I pull into the train station parking lot, and Andy gets into the passenger seat of my car.

“Good to see you, buddy. Where can we eat around here?”

“What do you feel like? I know a good sushi place about 5 minutes away with some cheap lunch specials.”

“You know I’m Chinese, not Japanese, right?”

“No sh*t, dude. You feel like Chinese?”

“Never mind, sushi is fine. Let’s go.” — Andy seemed quite annoyed, for some reason. He wasn’t usually like this. I wondered what was bugging him.

We arrive at the sushi joint and head on in for a quick bite. We both ordered the same lunch special, but I asked for a Diet Coke to drink, while Andy ordered a hot green tea with honey.

“Andy, you alright, man? You seem pissed off.”

“F*ck, I am.

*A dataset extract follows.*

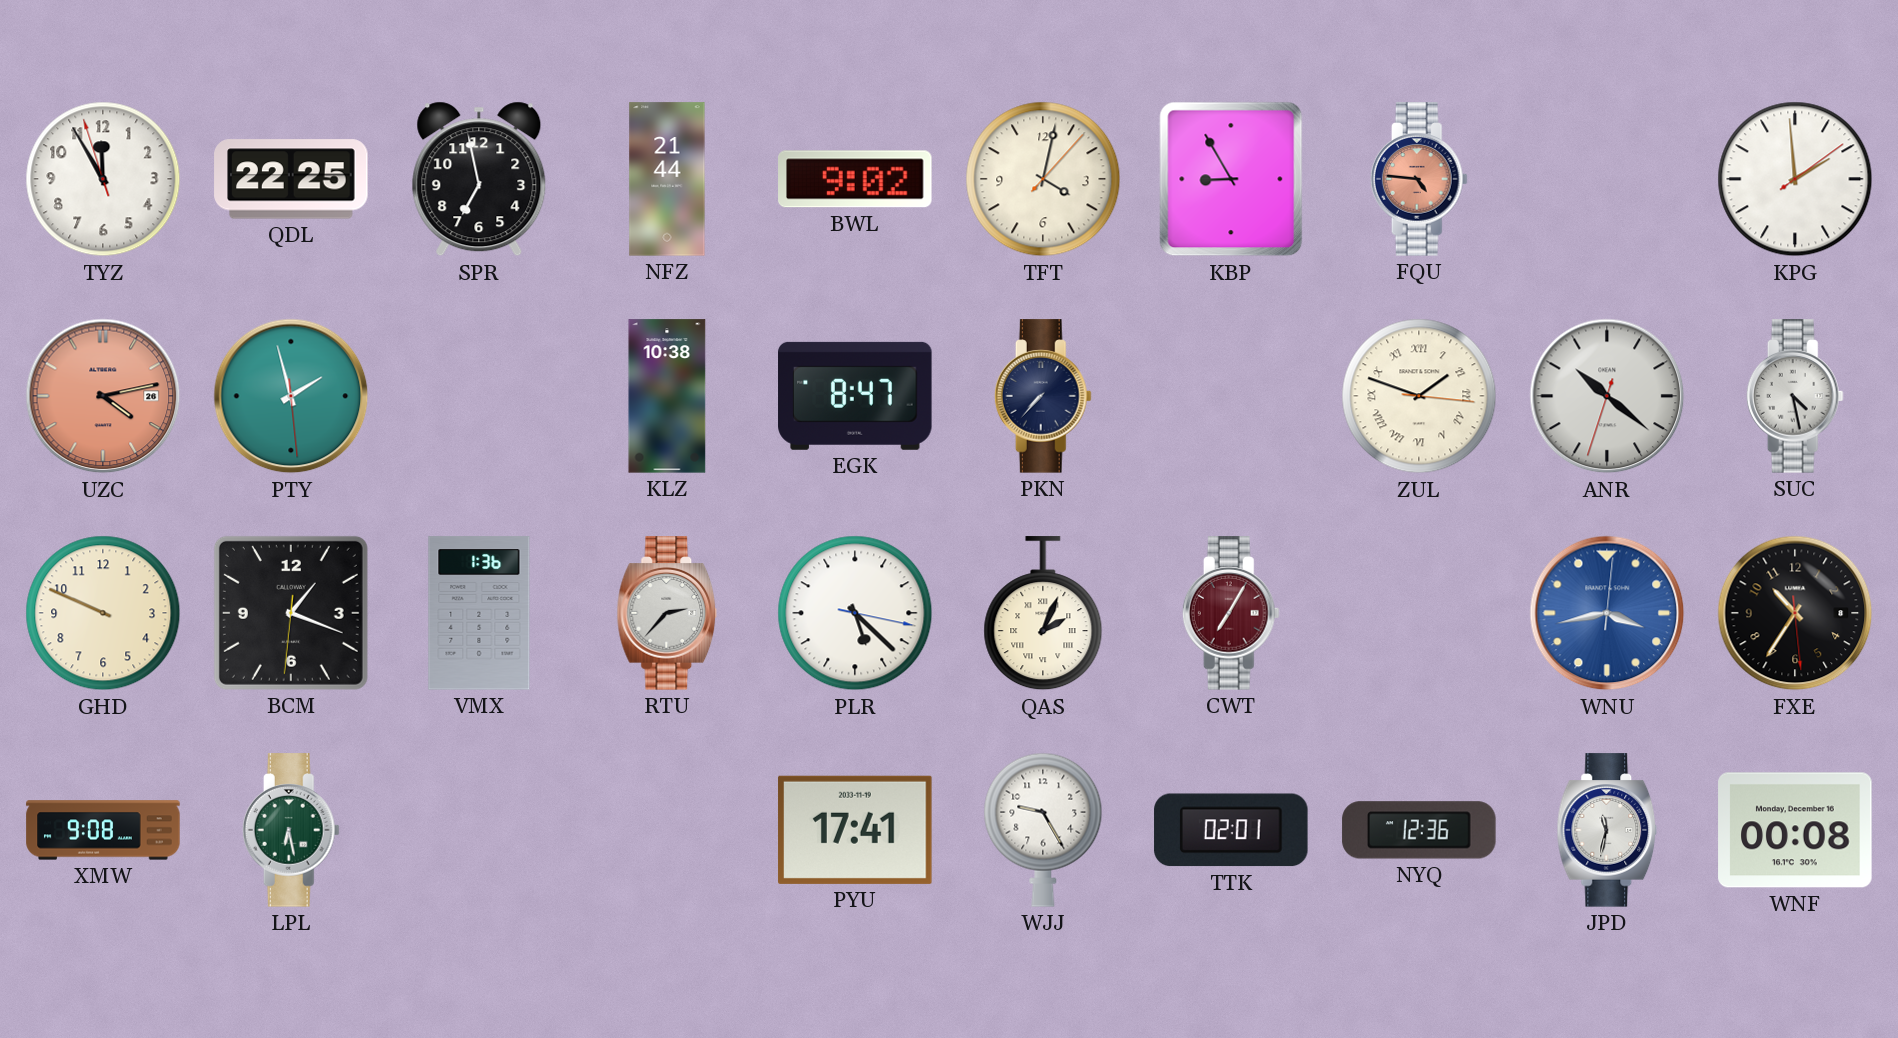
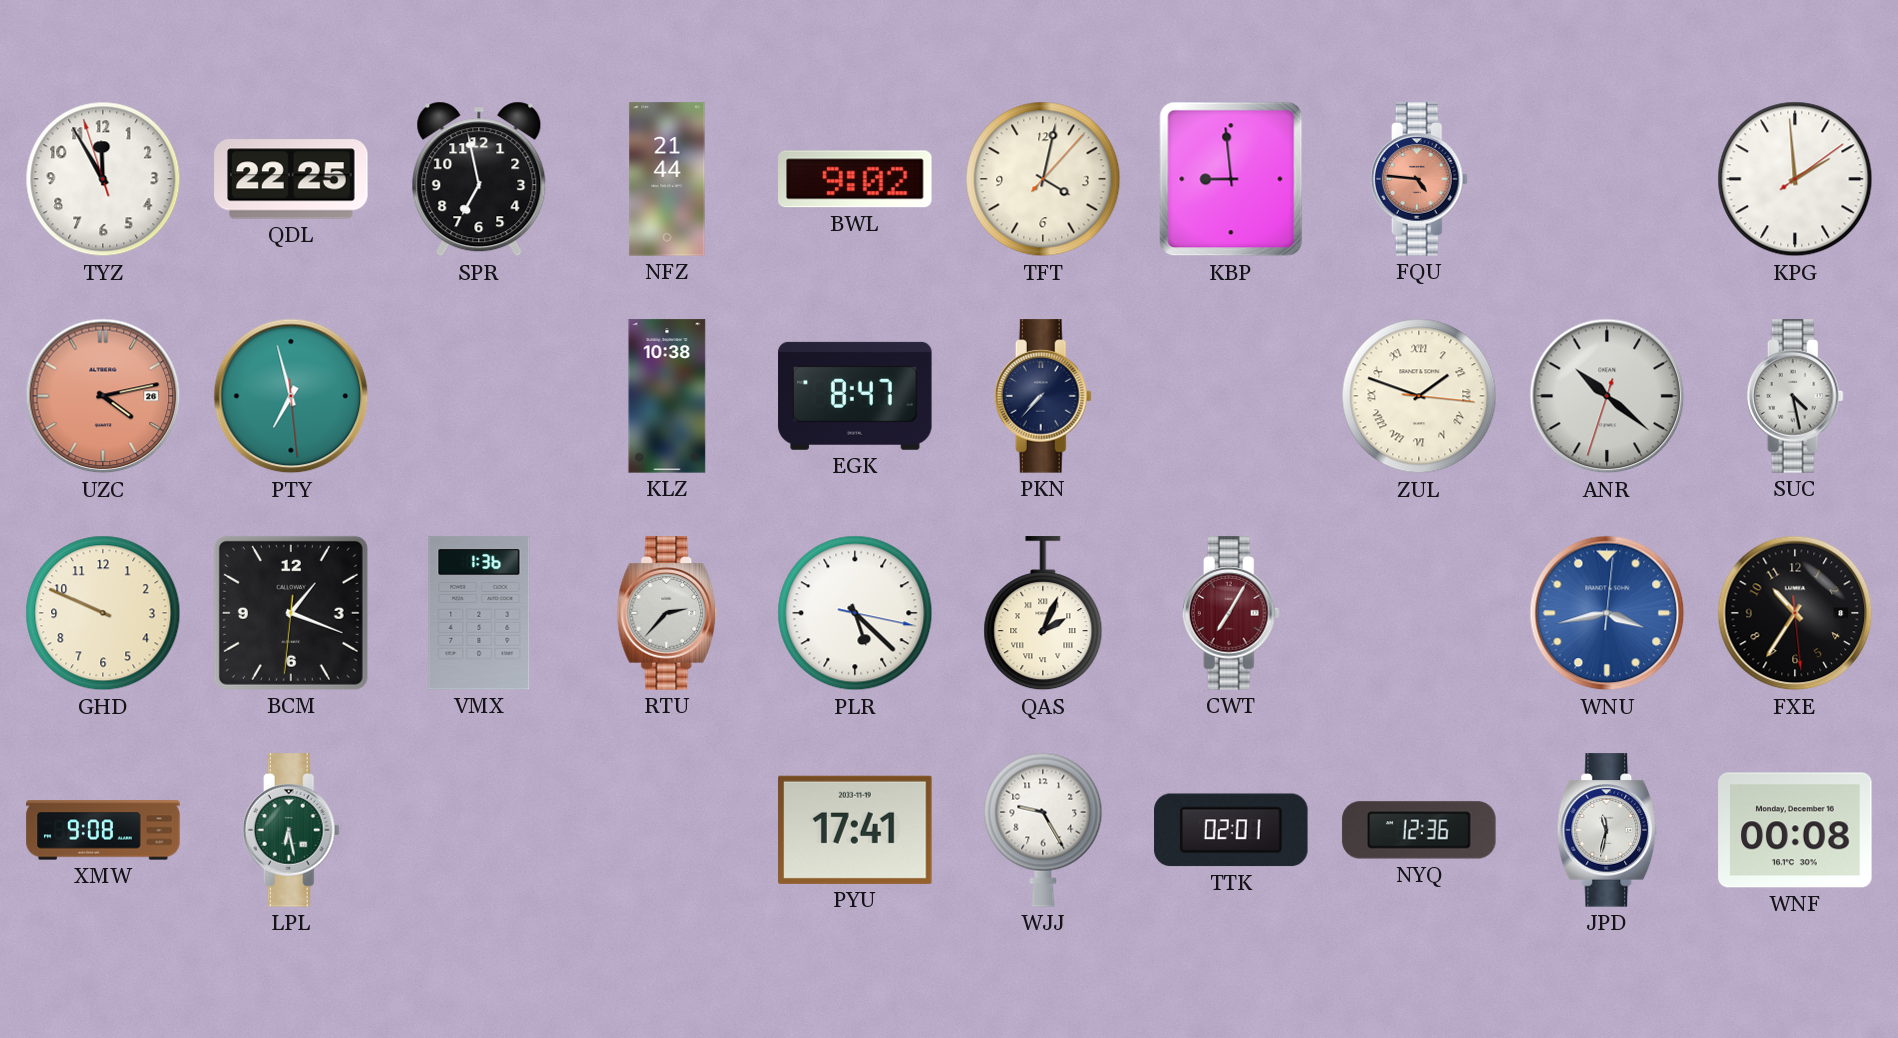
KBP: 8:55 -> 8:59
PTY: 1:57 -> 6:57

This is the last thing I need before going to sit down in a game.”

“What are you talking about?”

“Well, when I spoke to Gary on the phone, we got to talking about other places that I’ve played. It turns out that we know a bunch of the same people. One person, in particular, who will be dealing the tournament today.”

“Okay, and this person is pissing you off, why?”

“The little weasel owes me money. I haven’t seen him in any of the games around Queens for 6 months. I’ve tried to call him more times than I should have to, but the as*hole just keeps dodging me.”

“How much does he owe you?”

“$2,000 if I don’t factor in any interest, which I should, but at this point I’d be happy to just get back what I’m owed.”

“Did you tell Gary?”

“Fu*k, no. Don’t say anything to him, buddy. Keep this between you and me.”

“Okay, but I don’t get it, how do you know this guy will be at the tournament?”

“When I was talking to Gary on the phone, he asked me if I’d be interested in being a prop player. I said maybe, that I wanted to check out the game first. He asked me if I had been a prop anywhere else, and I said yeah, mentioning a few games.”

“I don’t mean to interrupt you, but, what’s a prop player?”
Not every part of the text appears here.